Description of problem: offlice the cpu in the node which numad return, without restart libvirtd, start domain will fail Version-Release number of selected component (if applicable): # rpm -q libvirt kernel qemu-kvm-rhev libvirt-1.2.17-3.el7.x86_64 kernel-3.10.0-302.el7.x86_64 qemu-kvm-rhev-2.3.0-15.el7.x86_64 # numactl --hardware available: 2 nodes (0-1) node 0 cpus: 0 1 2 3 4 5 6 7 node 0 size: 65514 MB node 0 free: 60859 MB node 1 cpus: 8 9 10 11 12 13 14 15 node 1 size: 65536 MB node 1 free: 61649 MB node distances: node 0 1 0: 10 11 1: 11 10 How reproducible: always Steps to Reproduce: 1. update numad to return certain node for testing # mv /usr/bin/numad /usr/bin/numad_ # vim /usr/bin/numad #!/usr/bin/env python import os import sys if len(sys.argv) == 3 and sys.argv[1] == '-w': print(1) sys.exit(0) os.execv('/usr/bin/numad_', sys.argv) sys.exit(1) # chmod +x /usr/bin/numad 2. offline a cpu in node 1 # cat /sys/devices/system/cpu/cpu8/online 1 # echo 0 > /sys/devices/system/cpu/cpu8/online 3. start vm with placement as auto # virsh dumpxml virt-tests-vm1 ... <vcpu placement='auto'>2</vcpu> ... # virsh start virt-tests-vm1 error: Failed to start domain virt-tests-vm1 error: Invalid value '8-15' for 'cpuset.cpus': Invalid argument vm failed to start as '8-15' should be updated to '9-15' after offline cpu8 Actual results: vm failed to start Expected results: vm could start with updated cpu value Additional info: If restarted libvirtd after offline the cpu, then start domain will succeed.
Thank you for filing this BZ. Could you also try if running "virsh capabilities" fixes the issue (without restarting libvirtd)? If it does, the problem is in virCapabilitiesGetCpusForNodemask() that it does not take actual state of the host into account, but rather uses cached data. It's hard to say at this point whether libvirt should use inotify for the changes or not use the capabilities.

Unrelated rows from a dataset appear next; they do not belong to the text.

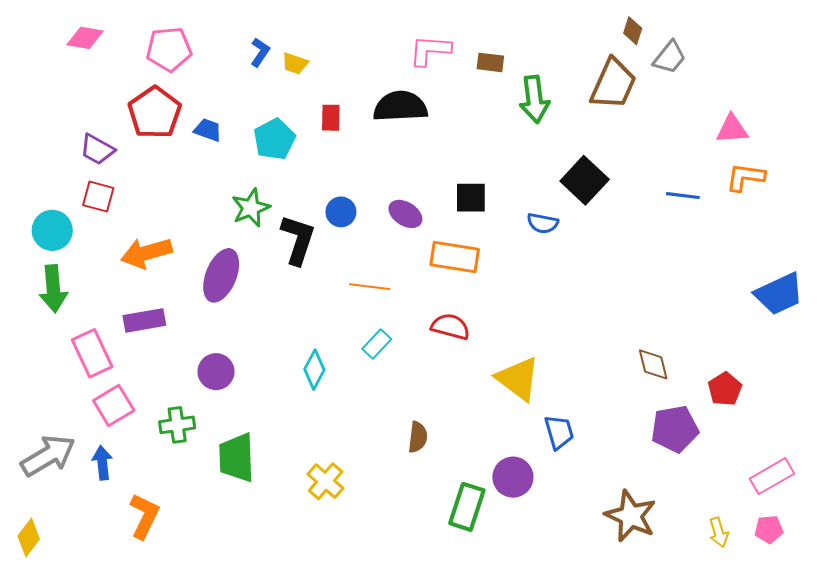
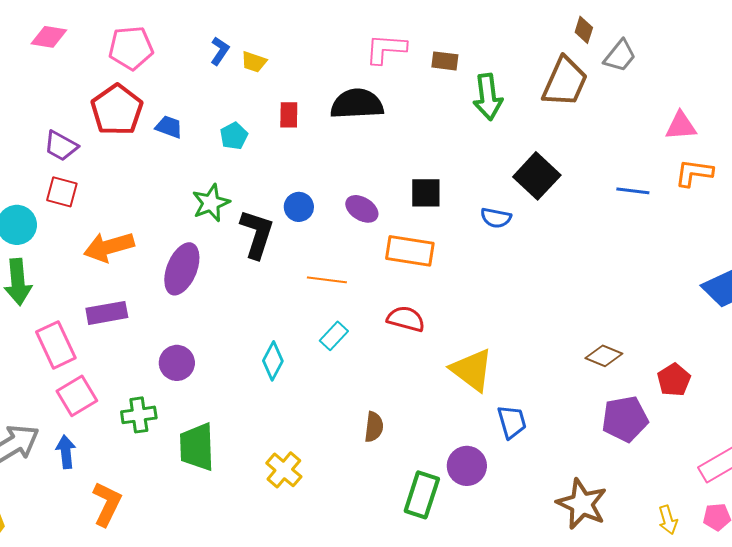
cyan pentagon: (274, 139) -> (234, 136), size x0.7
brown diamond: (653, 364) -> (604, 356), turned -54

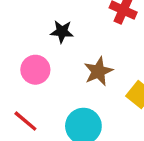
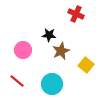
black star: (62, 32) -> (49, 35), moved

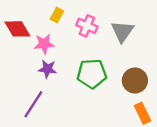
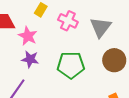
pink star: (44, 44) -> (28, 36), turned 30
brown circle: (135, 81) -> (114, 60), moved

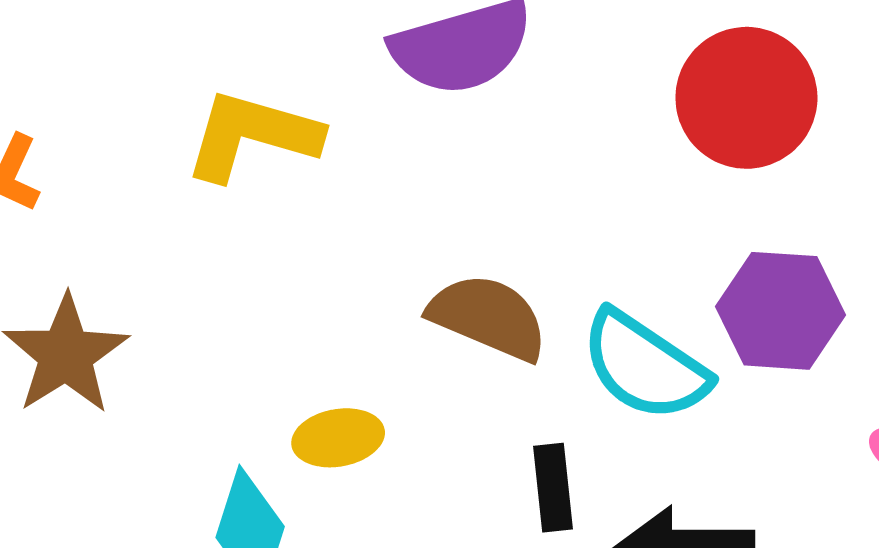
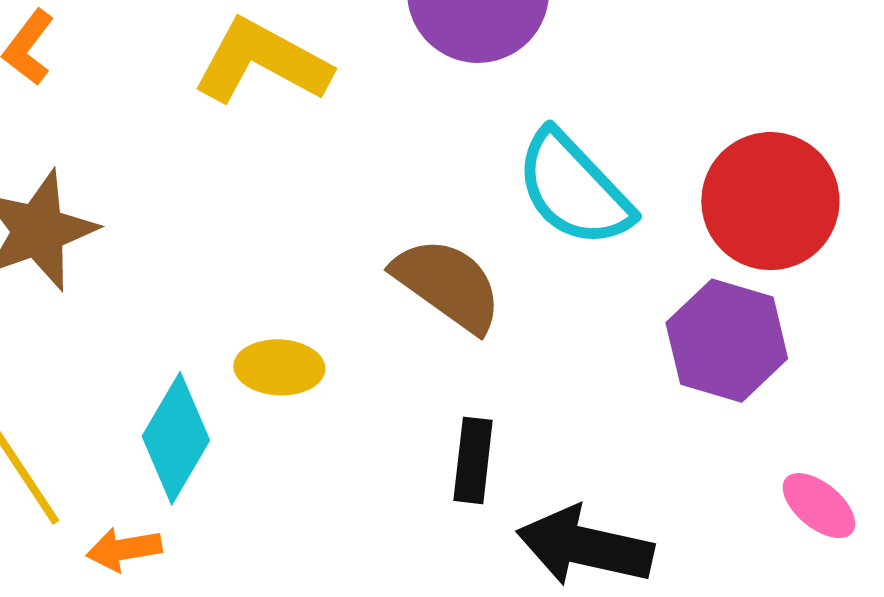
red circle: (746, 98) -> (770, 201), moved
cyan semicircle: (645, 366) -> (574, 189), moved

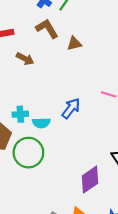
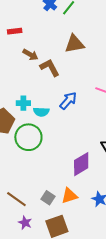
brown L-shape: (47, 29) -> (50, 68), moved
brown triangle: (74, 44) -> (74, 44), size x1.5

Also similar issue should happen if you just remove the cpu from cpuset.cpus from the machine.slice (but leave it online). The only difference will be that instead of 'Invalid argument' you'll get 'Permission denied'. It's worth noting because there will be two different fixes needed for this to work in libvirt, even though very similar error appears. Thanks for understanding.
(In reply to Martin Kletzander from comment #1) virsh capabilites did not work # echo 0 > /sys/devices/system/cpu/cpu8/online # virsh capabilities ... # echo $? 0 # virsh start virt-tests-vm1 error: Failed to start domain virt-tests-vm1 error: Invalid value '8-15' for 'cpuset.cpus': Invalid argument # echo 1 > /sys/devices/system/cpu/cpu8/online # systemctl restart libvirtd # head /sys/fs/cgroup/cpuset/{,machine.slice/}cpuset.{mems,cpus} ==> /sys/fs/cgroup/cpuset/cpuset.mems <== 0-1 ==> /sys/fs/cgroup/cpuset/cpuset.cpus <== 0-15 ==> /sys/fs/cgroup/cpuset/machine.slice/cpuset.mems <== 0-1 ==> /sys/fs/cgroup/cpuset/machine.slice/cpuset.cpus <== 0-7,9-15 ^ here cpuset.cpus not updated even after restart libvirtd as comment #2 said the error now will be following: # virsh start virt-tests-vm1 error: Failed to start domain virt-tests-vm1 error: Unable to write to '/sys/fs/cgroup/cpuset/machine.slice/machine-qemu\x2dvirt\x2dtests\x2dvm1.scope/emulator/cpuset.cpus': Permission denied
Looks like this will be closely related to a few fixes I'm planing to to so I'll assign this to myself.
This bug is going to be addressed in next major release.
This bug was closed deferred as a result of bug triage. Please reopen if you disagree and provide justification why this bug should get enough priority. Most important would be information about impact on customer or layered product. Please indicate requested target release.